Мажена. Что все вернулись с поминок, а я нет …
Жена майора. Он смотрит телевизор
Мажена. Я осталась, а он там ждет
Жена майора. Не ждет
Мажена. Сколько можно ждать
Жена майора. Можно
Мажена. Он будет злиться — даже не знаешь как
Жена майора. Знаю
Мажена. А что, ребенок еще не уснул
Жена майора. А ты бы спала?
Мажена. Спокойно — нет
Жена майора. Ребенок до семи часов ждал на углу
Мажена. Я вообще не могу спать спокойно
Жена майора. Никто за ним не пошел
Мажена. Зоська может спокойно спать
Жена майора. Столько людей было…/я хотела идти…
Мажена. Большой дом — много людей — по крайней мере, ты обеспечена
Жена майора. Не знаю — не пошла…
Мажена. Хотела бы я так не знать, как она, а пока не знаю, может ты знаешь, может, можешь знать — что? Может быть, удалось бы так устроить, чтобы мой на второй срок поехал в Ирак…
Жена майора. Я тебе 100 злотых одолжу, у меня с собой больше нет… и то не полностью …
Мажена. Самоубийца такой, что идет с бомбой в толпу и взрывается там, он получает какую-то денежную сумму, и его семья обеспечена до конца жизни, и он делает это ради семьи, жертвует собой ради семьи, когда идет с этими гранатами. И семья его обеспечена. А сейчас ничего неизвестно, продлят ли ему контракт, ничего неизвестно, что будет через пару месяцев. Ясно, что его это Косово изменило, всех изменило. Он стал более нервным, замкнутым в себе, и что с того, что тихий, по крайней мере, не болтал бы столько, что сделает, пусть себе будет нервным, а так сидит на незаконченной крыше и вбивает гвоздь за гвоздем и будет так вбивать … он по крыше бьет, другие — по чему-то другому — мне без разницы. Он говорил, что в том Косове Освенцим отдыхал, он транспорт с албанцами видел, поезд, собачий лай вокруг, люди в вагонах, как скот, всюду военные, а если ему контракт не продлят, вот тогда-то он нервным и станет, тогда у него будет Освенцим. Он говорил, что, когда они вошли на территорию какого-то там лагеря, не поверили что такие места вообще есть, а я не верю, что один дом можно столько времени строить, и этот дом все время выглядит, как барак в Освенциме, стены голые, лишайник уже на первом этаже вырос, а второго этаже почти что и нету, серый барак стоит — другой бы за эти деньги всё бы сделал …

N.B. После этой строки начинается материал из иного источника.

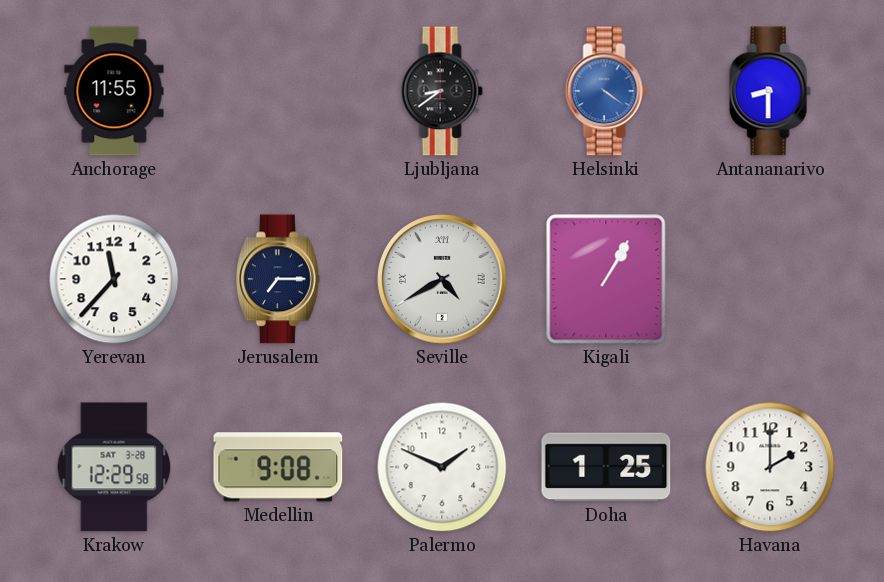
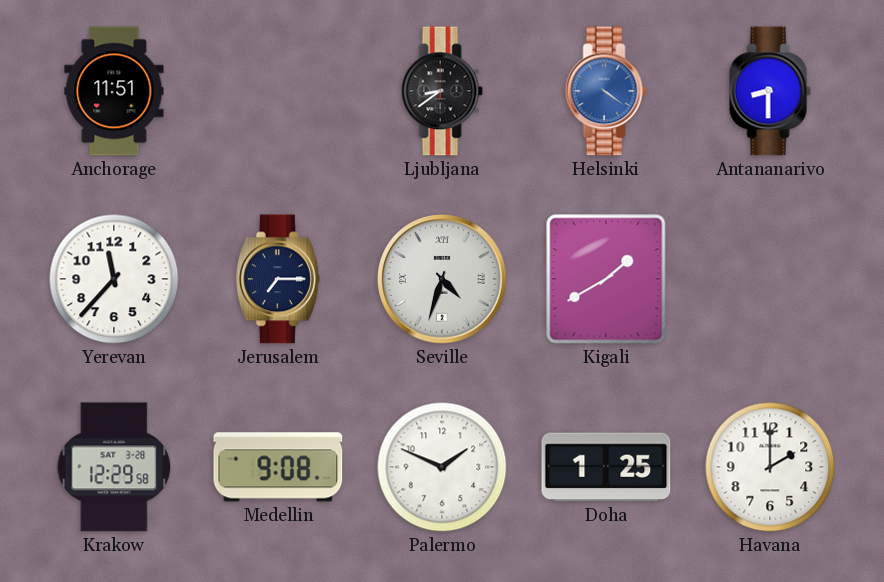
Anchorage: 11:55 -> 11:51
Seville: 4:40 -> 4:33
Kigali: 1:05 -> 1:40
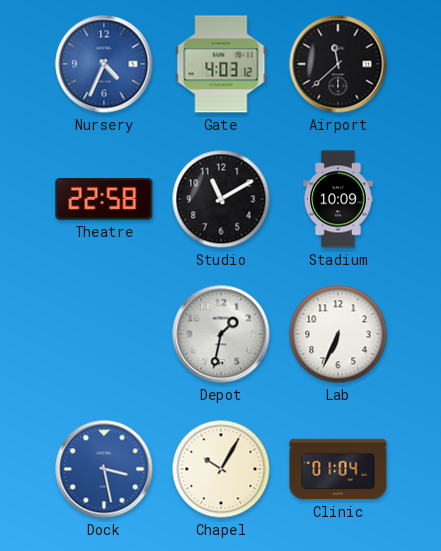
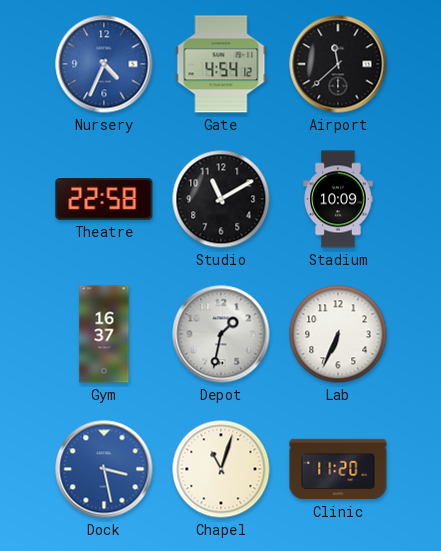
Gate: 4:03 -> 4:54
Gym: none -> 16:37
Chapel: 10:05 -> 11:03
Clinic: 01:04 -> 11:20
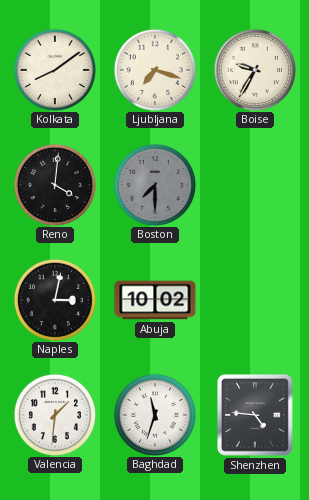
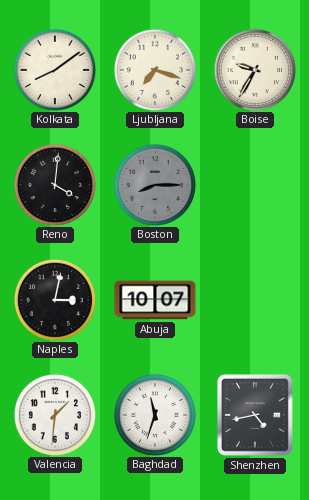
Boston: 7:30 -> 8:15
Abuja: 10:02 -> 10:07
Shenzhen: 4:46 -> 4:43
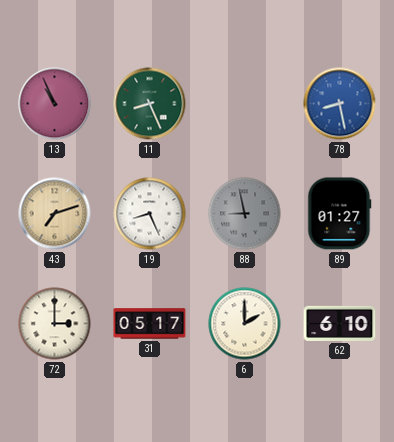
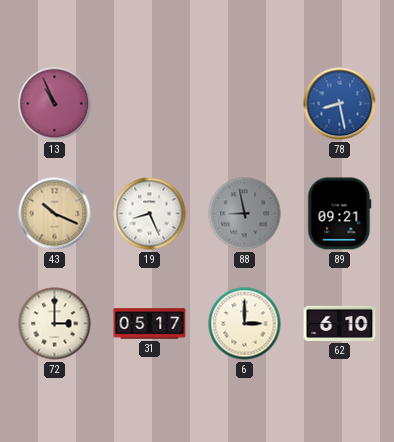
11: 8:26 -> none
43: 7:12 -> 10:19
89: 01:27 -> 09:21
6: 2:00 -> 3:00
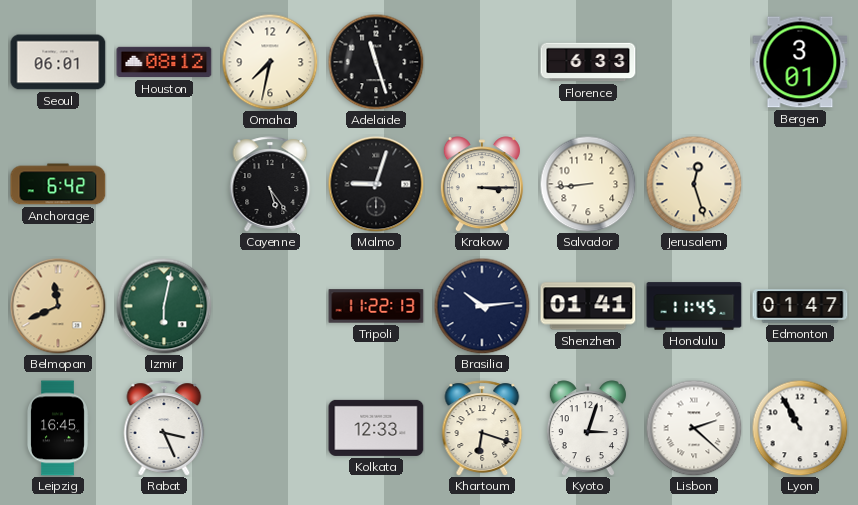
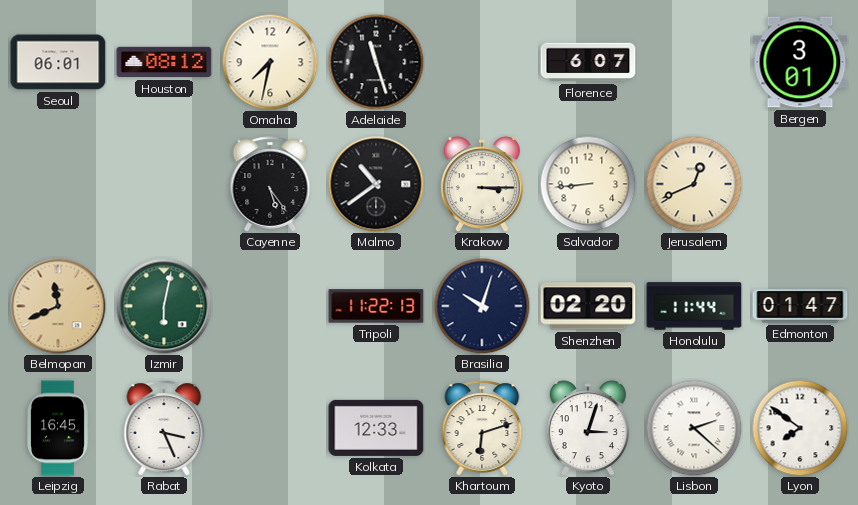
Florence: 6:33 -> 6:07
Anchorage: 6:42 -> none
Malmo: 9:03 -> 10:39
Jerusalem: 12:27 -> 12:41
Brasilia: 10:14 -> 10:03
Shenzhen: 01:41 -> 02:20
Honolulu: 11:45 -> 11:44
Khartoum: 6:18 -> 6:12
Lyon: 10:55 -> 7:51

Зофья. Малыш не хотел засыпать …
Жена майора. Ты удивляешься?
Зофья. Когда вернется, мы должны сделать то, что и тогда, до отъезда, до отъезда мы взяли кемпинговый прицеп и поехали, на четыре дня, малыш радовался, как никогда, я — меньше, до отъезда, в горы такая поездка, в том прицепе было мало места, он вернется, и в конце концов будет все нормально. Ведь, может, еще никогда и не было нормально? Может, только теперь будет нормально? И теперь, наконец, всё уложится, и он меня уложит, и вовсе не в постель? Ведь как оно — нормально? — я не знаю, как оно, нормально. А кто знает?
Жена майора. Осталось какое-нибудь полусухое вино?
Мажена. Только сухое…
Зофья. Не было сухого.
Жена майора. Нет?
Зофья. Не было, потому что сухое — оно кислое.